In early August, the House passed a bill to provide drought disaster assistance that would be paid for with cuts to conservation programs. The Senate is not expected to act on this bill. EESI joined with a coalition of groups to oppose attaching similar language to other must-pass legislation.

For previous reporting on H.R. 6233, the Agricultural Disaster Assistance Act of 2012 , which the House passed in early August, click here .

The following is the letter sent to the full House and Senate on September 11.

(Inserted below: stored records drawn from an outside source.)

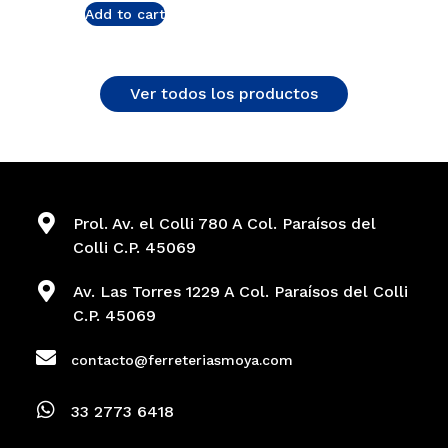
Add to cart
Ver todos los productos
Prol. Av. el Colli 780 A Col. Paraísos del
Colli C.P. 45069
Av. Las Torres 1229 A Col. Paraísos del Colli
C.P. 45069
contacto@ferreteriasmoya.com
33 2773 6418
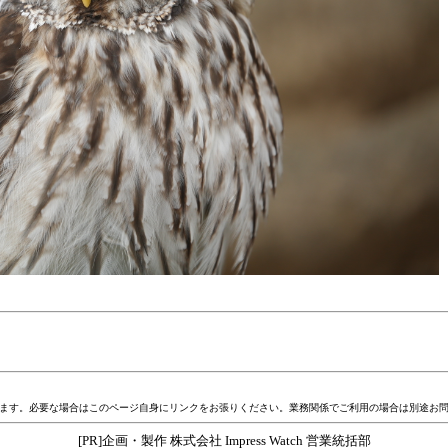
ます。必要な場合はこのページ自身にリンクをお張りください。業務関係でご利用の場合は別途お
[PR]企画・製作 株式会社 Impress Watch 営業統括部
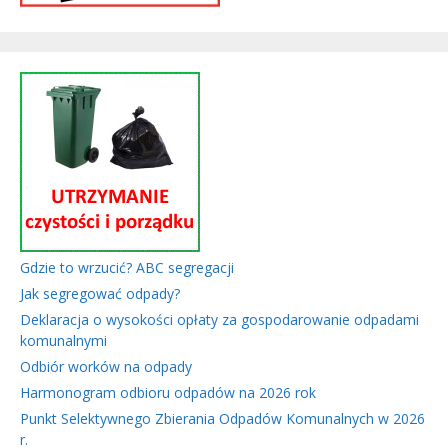
Gdzie to wrzucić? ABC segregacji
Jak segregować odpady?
Deklaracja o wysokości opłaty za gospodarowanie odpadami
komunalnymi
Odbiór worków na odpady
Harmonogram odbioru odpadów na 2026 rok
Punkt Selektywnego Zbierania Odpadów Komunalnych w 2026
r.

Dear Senator / Representative:

We the undersigned organizations understand the need to address disaster assistance and continue to believe the best way to accomplish that objective is to finalize a 5-year farm bill. The Senate-passed and House Committee-passed 5-year farm bills, though not the stand-alone House-passed disaster bill, include comprehensive disaster aid. The best disaster assistance bill is a new long-term farm bill and we encourage you to get the job done and pass a new farm bill yet this year.

If, however, a disaster relief package is brought to the floor as a stand-alone bill or included in a farm bill extension measure, we urge that mandatory farm bill conservation funding not be cut to pay for disaster assistance.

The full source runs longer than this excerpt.